Berger finds hope in this disconnection. As a result of the invasion of Iraq and the fallout from Hurricane Katrina "a shift in opinion has happened almost overnight. History, throwing us all back in to our seats, suddenly opened its throttle."
Berger's combination of anecdote, poetry and meditation won't be to everyone's taste, but he uses it to great effect to penetrate the extremes of personal suffering he sees around him and he insists on the continued importance of Marxism.
Most analyses of the current situation, he says in Where are We? are presented within the framework of their separate disciplines - economics, politics, media studies, ecology, etc. To take in what is happening, "an interdisciplinary vision is necessary in order to connect the 'fields' which are institutionally kept separate.
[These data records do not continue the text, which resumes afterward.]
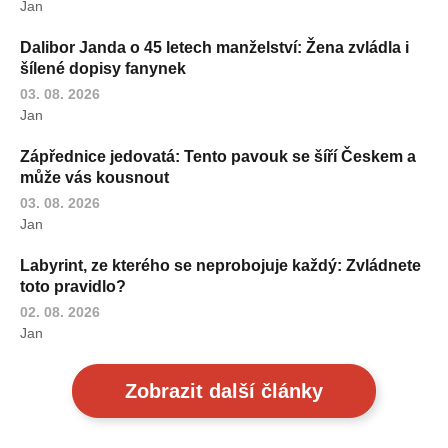
Jan
Dalibor Janda o 45 letech manželství: Žena zvládla i
šílené dopisy fanynek
03. 08. 2026
Jan
Zápřednice jedovatá: Tento pavouk se šíří Českem a
může vás kousnout
03. 08. 2026
Jan
Labyrint, ze kterého se neprobojuje každý: Zvládnete
toto pravidlo?
02. 08. 2026
Jan
Zobrazit další články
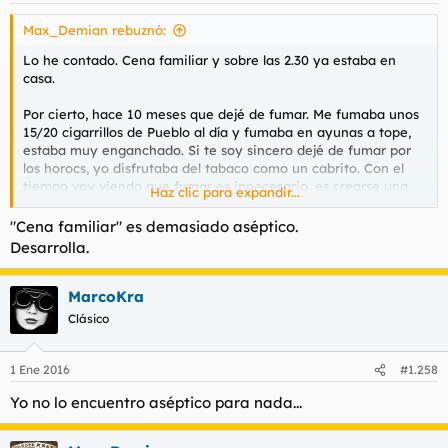
Max_Demian rebuznó:
Lo he contado. Cena familiar y sobre las 2.30 ya estaba en
casa.
Por cierto, hace 10 meses que dejé de fumar. Me fumaba unos
15/20 cigarrillos de Pueblo al día y fumaba en ayunas a tope,
estaba muy enganchado. Si te soy sincero dejé de fumar por
los horocs, yo disfrutaba del tabaco como un cabrito. Con el
tiempo voy viendo que fumar es innecesario, es crearse una
Haz clic para expandir...
dependencia estúpida. Los primeros meses tienes que
renunciar al placer de fumar pero luego vas viendo que no
"Cena familiar" es demasiado aséptico.
merece la pena. Es decir, tienes que tirar de fuerza de voluntad
Desarrolla.
un tiempo, luego te alegras. Y luego vuelves al tabaco
humillado y hundido.
MarcoKra
Clásico
1 Ene 2016
#1.258
Yo no lo encuentro aséptico para nada...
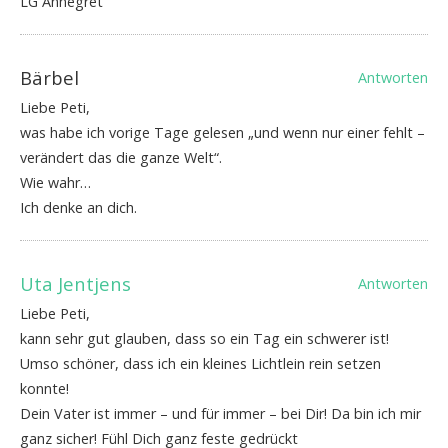
LG Annegret
Bärbel
Antworten
Liebe Peti,
was habe ich vorige Tage gelesen „und wenn nur einer fehlt –
verändert das die ganze Welt“.
Wie wahr…
Ich denke an dich.
Uta Jentjens
Antworten
Liebe Peti,
kann sehr gut glauben, dass so ein Tag ein schwerer ist!
Umso schöner, dass ich ein kleines Lichtlein rein setzen
konnte!
Dein Vater ist immer – und für immer – bei Dir! Da bin ich mir
ganz sicher! Fühl Dich ganz feste gedrückt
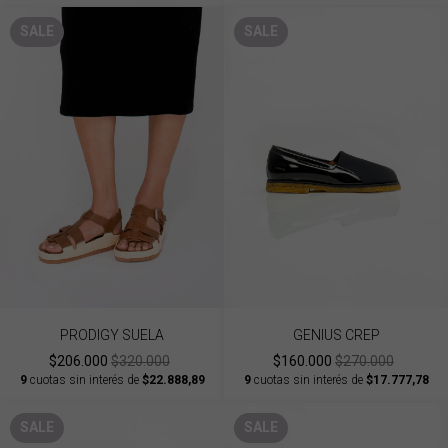
SALE
SALE
PRODIGY SUELA
GENIUS CREP
$206.000
$320.000
$160.000
$270.000
9
cuotas sin interés de
$22.888,89
9
cuotas sin interés de
$17.777,78
SALE
SALE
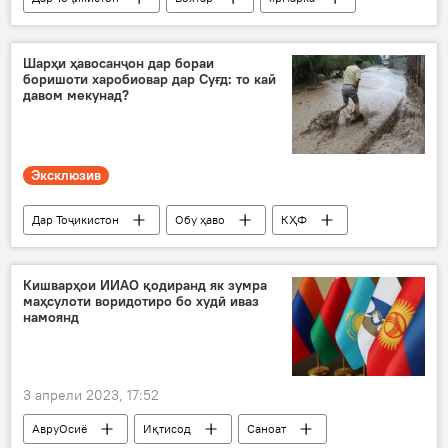
маҳсулот
кишоварзӣ
Иқтисод
Шарҳи ҳавосанҷон дар бораи
боришоти харобиовар дар Суғд: то кай
давом мекунад?
Эксклюзив
Дар Тоҷикистон
Обу ҳаво
КҲФ
Агентии ҳавосанҷӣ
Суғд
Кишварҳои ИИАО қодиранд як зумра
маҳсулоти воридотиро бо худӣ иваз
намоянд
3 апрели 2023, 17:52
АвруОсиё
Иқтисод
Саноат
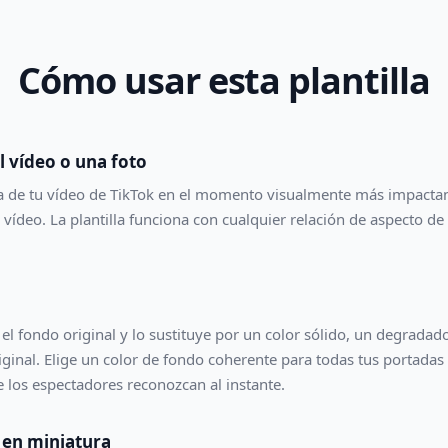
Cómo usar esta plantilla
 vídeo o una foto
a de tu vídeo de TikTok en el momento visualmente más impactan
 vídeo. La plantilla funciona con cualquier relación de aspecto d
el fondo original y lo sustituye por un color sólido, un degradad
ginal. Elige un color de fondo coherente para todas tus portadas 
 los espectadores reconozcan al instante.
d en miniatura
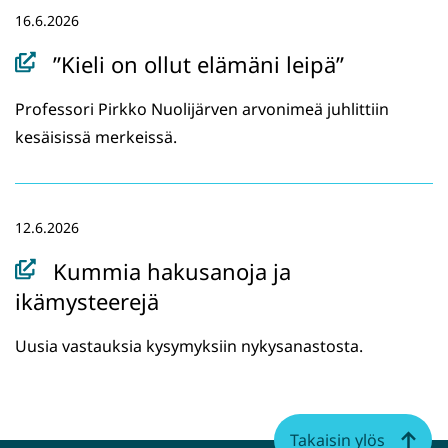
k
16.6.2026
u
n
”Kieli on ollut elämäni leipä”
a
Professori Pirkko Nuolijärven arvonimeä juhlittiin
a
kesäisissä merkeissä.
n
,
s
i
12.6.2026
i
Kummia hakusanoja ja
r
ikämysteerejä
r
y
Uusia vastauksia kysymyksiin nykysanastosta.
t
t
o
Takaisin ylös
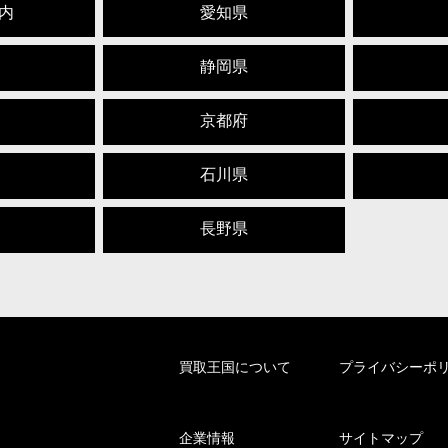
内
愛知県
静岡県
京都府
石川県
長野県
買取王国について
プライバシーポ
企業情報
サイトマップ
Any such vision is bound to be (in the original sense of the word) political."
There is a tension in the book between the search for overall analysis and the art critic's celebration of individual moments of resistance. But I found Berger's eloquent contempt for Bush's world order inspiring and his inquiries into the personal effects of globalised capitalism fascinating.
Most important of all is Berger's insistence on understanding and clarity as a precondition for turning anger against tyranny. "Every form of contestation against this tyranny is comprehensible. Dialogue with it is impossible. For us to live and die properly, things have to be named properly. Let us reclaim our words."